Чин-чин, хлопая глазками заулыбалась. Вот у кого память, как у рыбки!
— Во-о-т! Улыбки это хорошо. — Кивнул я Кадди и перевёл взгляд на девушку, сидящую напротив неё. — Анна, чего ты мне показать хотела?
— Может, не надо? — Апрель протёрла платочком глазки.
— Девоньки! — Обвёл я собравшихся в комнате дам. — Секса у нас не будет. Настроение у меня не то.
— Фу, Томас! — Апрель фыркнула и кинула платочком.
— Вот. Теперь ты в рабочем состоянии. — Я взял Апрель за руку, не давая опомниться. — Мелкая, подсобишь?
Обратился я к притихшей телепатке. Чин-чин как обычно фыркнула, считав больше эмоции, чем слова. Тот случай, когда девушка слушает сердцем, а не ушами. Вот и сейчас, взяв наши с Апрель руки, Чин-чин тут же установила контакт.
Видение никогда не виденного прошлого, наконец настигло меня в настоящем.

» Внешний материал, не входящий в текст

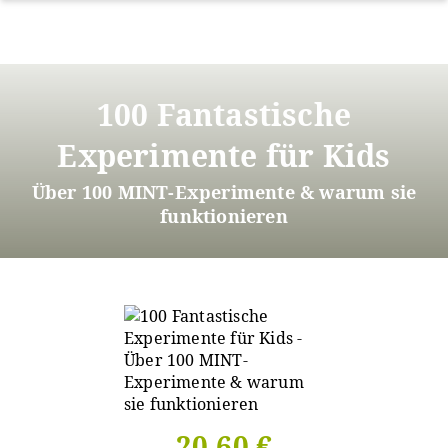
Direkt
zum
100 Fantastische
Inhalt
Experimente für Kids
Über 100 MINT-Experimente & warum sie
funktionieren
20,60 €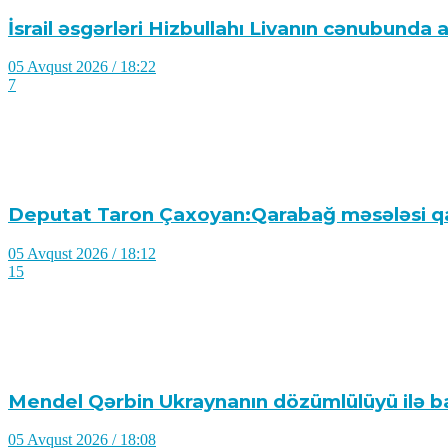
İsrail əsgərləri Hizbullahı Livanın cənubund
05 Avqust 2026 / 18:22
7
Deputat Taron Çaxoyan:Qarabağ məsələsi q
05 Avqust 2026 / 18:12
15
Mendel Qərbin Ukraynanın dözümlülüyü ilə bağl
05 Avqust 2026 / 18:08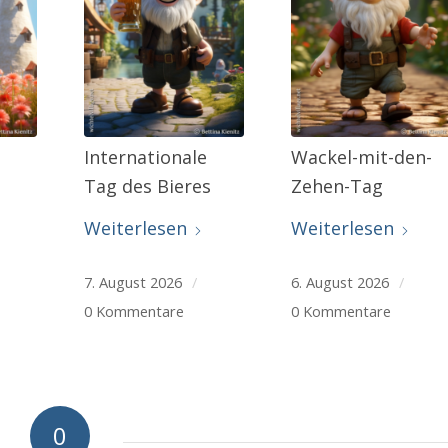
Internationale
Wackel-mit-den-
Tag des Bieres
Zehen-Tag
Weiterlesen
Weiterlesen
7. August 2026
/
6. August 2026
/
0 Kommentare
0 Kommentare
0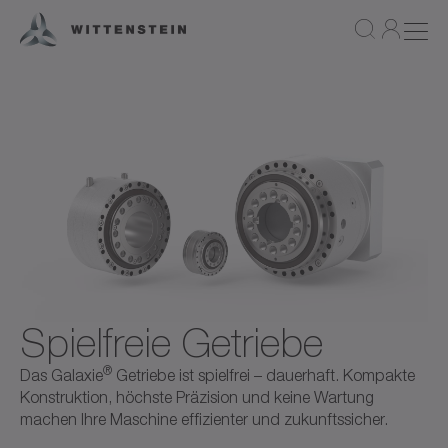
Spielfreie Getriebe
®
Das Galaxie
Getriebe ist spielfrei – dauerhaft. Kompakte
Konstruktion, höchste Präzision und keine Wartung
machen Ihre Maschine effizienter und zukunftssicher.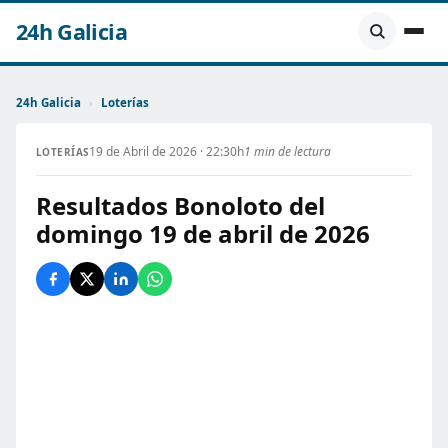
24h Galicia
24h Galicia
›
Loterías
19 de Abril de 2026 · 22:30h
1 min de lectura
LOTERÍAS
Resultados Bonoloto del
domingo 19 de abril de 2026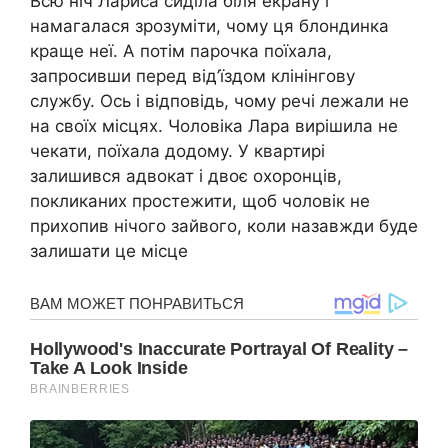
Всю ніч Лариса сиділа біля екрану і
намагалася зрозуміти, чому ця блондинка
краще неї. А потім парочка поїхала,
запросивши перед від’їздом клінінгову
службу. Ось і відповідь, чому речі лежали не
на своїх місцях. Чоловіка Лара вирішила не
чекати, поїхала додому. У квартирі
залишився адвокат і двоє охоронців,
покликаних простежити, щоб чоловік не
прихопив нічого зайвого, коли назавжди буде
залишати це місце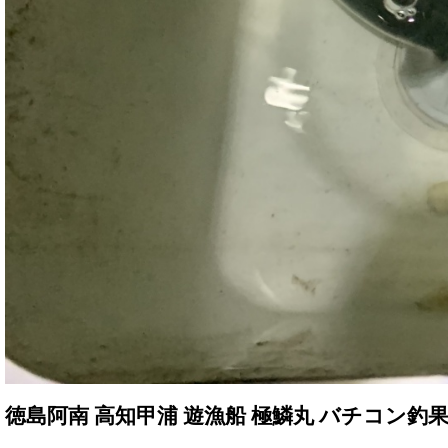
徳島阿南 高知甲浦 遊漁船 極鱗丸 バチコン釣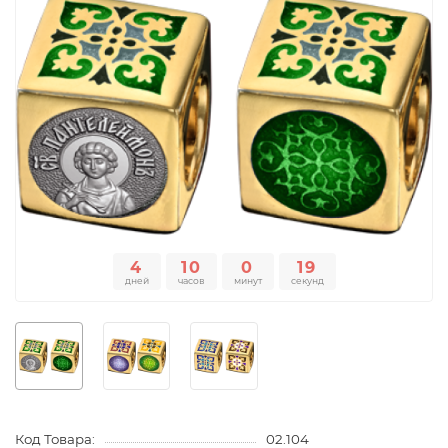
4
10
0
19
дней
часов
минут
секунд
Код Товара:
02.104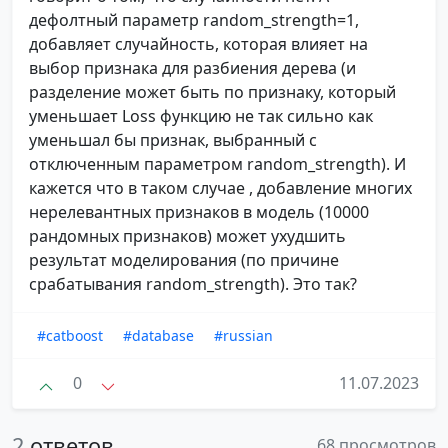
дефолтный параметр random_strength=1,
добавляет случайность, которая влияет на
выбор признака для разбиения дерева (и
разделение может быть по признаку, который
уменьшает Loss функцию не так сильно как
уменьшал бы признак, выбранный с
отключенным параметром random_strength). И
кажется что в таком случае , добавление многих
нерелевантных признаков в модель (10000
рандомных признаков) может ухудшить
результат моделирования (по причине
срабатывания random_strength). Это так?
#catboost
#database
#russian
0
11.07.2023
2
ответов
68 просмотров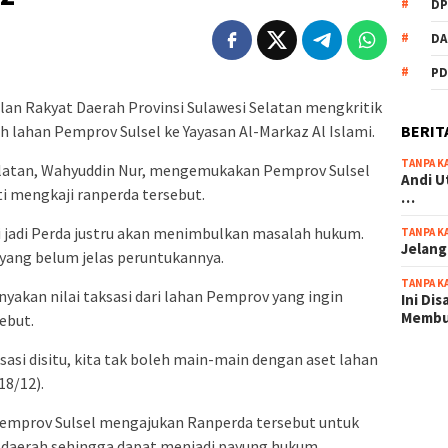
DP
DA
PD
lan Rakyat Daerah Provinsi Sulawesi Selatan mengkritik
BERIT
lahan Pemprov Sulsel ke Yayasan Al-Markaz Al Islami.
TANPA K
Selatan, Wahyuddin Nur, mengemukakan Pemprov Sulsel
Andi U
ti mengkaji ranperda tersebut.
…
ui jadi Perda justru akan menimbulkan masalah hukum.
TANPA K
Jelang
yang belum jelas peruntukannya.
TANPA K
yakan nilai taksasi dari lahan Pemprov yang ingin
Ini Di
Memb
ebut.
sasi disitu, kita tak boleh main-main dengan aset lahan
scatter
18/12).
maxwin 
Pemprov Sulsel mengajukan Ranperda tersebut untuk
pola ru
n daerah sehingga dapat menjadi payung hukum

Вечерний Сан-Франциско! Залитые неоновыми огнями улицы, неприлично бедная больница в портовой части города. Там, в видении, шёл последний год уже минувшего тысячелетия..
* * *
Лютая летняя жарища!
Солнце нещадно палит. На плантации клубники близь Сан-Франциско нет ни единого ветерка. На небе ни облачка. Рабочие в лёгких рубашках и соломенных шляпах вручную собирают урожай. Как это водится в Калифорнии, на подобный труд наняли самую дешёвую рабочую силу — нелегалов из Мексики, Кубы и Колумбии. От зари до заката эти бедолаги собирают урожай для богатых янки.

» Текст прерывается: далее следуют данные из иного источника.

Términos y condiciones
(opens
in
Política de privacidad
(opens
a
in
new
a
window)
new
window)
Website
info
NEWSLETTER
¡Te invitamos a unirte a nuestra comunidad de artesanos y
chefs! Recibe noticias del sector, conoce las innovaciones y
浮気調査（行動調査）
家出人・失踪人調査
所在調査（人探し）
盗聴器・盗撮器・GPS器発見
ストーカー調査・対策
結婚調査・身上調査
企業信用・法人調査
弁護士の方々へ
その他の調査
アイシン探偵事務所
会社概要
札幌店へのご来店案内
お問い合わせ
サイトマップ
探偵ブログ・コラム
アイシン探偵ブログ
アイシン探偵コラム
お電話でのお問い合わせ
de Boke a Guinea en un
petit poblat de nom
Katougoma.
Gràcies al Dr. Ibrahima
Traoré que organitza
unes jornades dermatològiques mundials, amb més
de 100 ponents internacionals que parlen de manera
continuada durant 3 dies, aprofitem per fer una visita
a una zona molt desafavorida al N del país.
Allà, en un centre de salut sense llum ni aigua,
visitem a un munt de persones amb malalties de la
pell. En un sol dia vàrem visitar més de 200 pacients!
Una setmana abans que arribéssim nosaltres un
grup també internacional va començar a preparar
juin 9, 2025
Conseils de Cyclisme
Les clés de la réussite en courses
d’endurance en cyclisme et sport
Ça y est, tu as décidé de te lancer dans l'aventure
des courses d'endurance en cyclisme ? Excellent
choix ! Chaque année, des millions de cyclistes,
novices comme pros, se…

— Ай! Что же так больно-то! — В видении симпатичная девушка лет двадцати схватилась за живот.
— Опять отлыниваешь? — Зоркий бригадир аж шею вытянул. — Если сейчас же не вернешься к работе, получишь только половину дневного оклада!
— Рамирез, кривую корягу да тебе в задницу! — Девушку скрутило ещё сильнее. — Мне хреново, не видишь?

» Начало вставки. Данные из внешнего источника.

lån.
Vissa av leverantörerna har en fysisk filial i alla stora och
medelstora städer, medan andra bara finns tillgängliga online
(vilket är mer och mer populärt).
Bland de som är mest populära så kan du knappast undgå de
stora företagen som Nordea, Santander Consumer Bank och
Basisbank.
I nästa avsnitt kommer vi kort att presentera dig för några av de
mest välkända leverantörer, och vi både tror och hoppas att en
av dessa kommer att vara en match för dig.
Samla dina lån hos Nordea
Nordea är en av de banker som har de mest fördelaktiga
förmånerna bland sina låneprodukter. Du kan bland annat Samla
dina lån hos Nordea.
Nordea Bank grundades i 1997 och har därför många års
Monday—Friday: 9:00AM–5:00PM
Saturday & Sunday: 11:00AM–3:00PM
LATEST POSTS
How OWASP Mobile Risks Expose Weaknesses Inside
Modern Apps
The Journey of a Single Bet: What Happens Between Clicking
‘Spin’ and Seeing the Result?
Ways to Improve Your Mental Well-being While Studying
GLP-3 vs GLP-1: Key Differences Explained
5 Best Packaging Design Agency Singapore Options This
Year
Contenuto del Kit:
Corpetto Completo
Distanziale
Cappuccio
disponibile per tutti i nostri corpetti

— Ну все, Клеточка! Сама напросилась. — Бригадир сплюнул на землю, едва не попав в другого рабочего. — Пол зарплаты клубникой заберёшь.
— Подавись, жмотяра! — Девушка кое-как поднялась на ноги и, шипя от боли, побрела в сторону выхода с плантации. — Чтоб ты от своей клубники усрался до смерти. И туалетной бумаги под рукой не оказалось.
— Клеточка… — Рамирез схватился за рацию, но рация отчего-то вышла из строя.
Девушка, держась одной рукой за живот, показала неприличный жест.
…
Видение сменилось. Всё та же симпотяжка, в той же одежде, лежит на кушетке в кабинете врача. Стены грязные! Жирные мухи кружат на вентилятором, спасаясь от жары. Кажется слова “санитария” и “уборка” никогда не произносились в стенах этого заведения. Вон! Даже мухи через окно пытаются сбежать.
У кушетки, на которой лежит девушка, стоит видавший жизнь походный рюкзак. Взгляд сам собой цепляется за прицепленные сбоку стоптанные боты и бутылочку для воды. Сверху ремнями прицеплен спальный мешок бывалого туриста.
Доктор в грязном халате водит узи-сенсором по плоскому животику девушки.
— Ну что я могу сказать… Ик…. седьмая неделя… ик… плод развивается нормально…
— Ты чё, бухой? — Симпотяжка нервно откинула руку доктора в сторону. — Какой к демонам, плод? У меня и мужчины то никогда не было.
— Да-да. Cкажи ещё, что девственница. — Доктор неторопясь наклонился и поднял с пола упавший узи-сенсер.
Симпотяжка кивнула.
— Девственница.
Я мгновенно считал её взгляд. Не врёт. И чёрт бы с ним! Я буквально утонул в её голубых глазах. Доктор тоже заглядывается, но не знает, как подступиться. Красота глаз у симпотяжки нереальная! Будто видишь в них одновременно синеву неба и волны океана.
— Хорошо, запишем, что девственница. Ты это… скажи, как тебя в журнале учёта записать. — Хитрая улыбка промелькнула на лице доктора. Я уловил, что симпотяжка тоже её считала. — И номерок телефона оставь. Клиника у нас легальная только на половину. Если придут с проверкой, мне надо как-то отчитаться.
— Нет у меня имени. — Взгляд девушки потяжелел. — Не бузи, док! У меня предки хиппи из Альбукерке. Родить родили, а регистрировать не захотели. Я сама по себе.
— Как же к тебе люди обращаются? — Врач не веря тряхнул головой.
— Да, кто как. — Симпотяжка пожала плечами. — Вчера Кралей в попутке назвали. В забегаловке, где я работала до плантаций Фергюса, Незабудкой называли. Я тому хмырю нос сломала, когда он руки распускать начал.
— П-подожди! Я кажется перегрелся. Это что?! Ты все эти годы без имени живёшь? — Док не веря в услышанное снова тряхнул головой. — А ночуешь ты где?